Bounds and moments for stationary delay in GI/GI/s queue

Only a little is known about the tail properties of the distribution of the stationary waiting time, or delay, in multi-server queues with the FCFS service discipline, in the contrast with the one-dimensional case. In the GI/G/1 queue, the γ-th moment of the stationary delay is finite if and only if the (γ+1)-st moment of the service time distribution is finite - this goes back to Kiefer and Wolfowitz. Under subexponential-type conditions, the tail asymptotics for the stationary delay are also known; they follow the tail of the distribution of the residual service time.
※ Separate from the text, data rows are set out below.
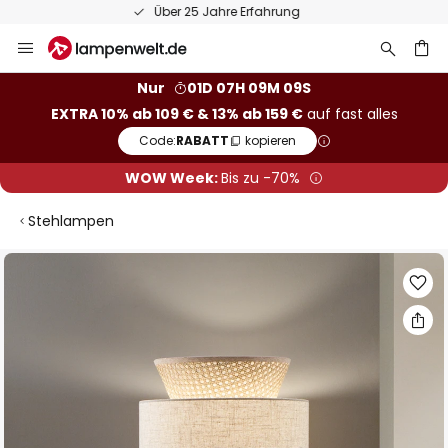
50 Tage kostenlose Retoure
Zum
Inhalt
springen
he
Nur
01D 07H 09M 09S
EXTRA 10% ab 109 € & 13% ab 159 €
auf fast alles
Code:
RABATT
kopieren
WOW Week:
Bis zu -70%
Stehlampen
Zum
Ende
der
Bildgalerie
springen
Recent results (W. Whitt, A. Scheller-Wolf and K. Sigman, A. Scheller-Wolf and R. Vesilo, etc.) suggest that, in the multi-server queue, the tail distribution of the stationary delay is not always as heavy as that of the residual service time, and the conditions for the finiteness of the γ-th moment differ from those in the single server queue. In our QUESTA paper (2006), we studied the two-server queue GI/GI/2 and obtained sharp asymptotics for the tail distribution of the stationary delay assuming the subexponentiality of the distribution of the residual service time. In particular, these asymptotics differ for different regions of the traffic load &rho. Now we present upper and lower bounds for the distribution tail of the stationary delay in the GI/GI/s queue, for any s ≥2. The derivation of these bounds requires new ideas and techniques. In particular, in the case of (intermediate) regularly varying service times these bounds are exact up to a constant. These bounds again depend on the traffic load. They also allow obtaining conditions for the existence of power moments, which are both necessary and sufficient.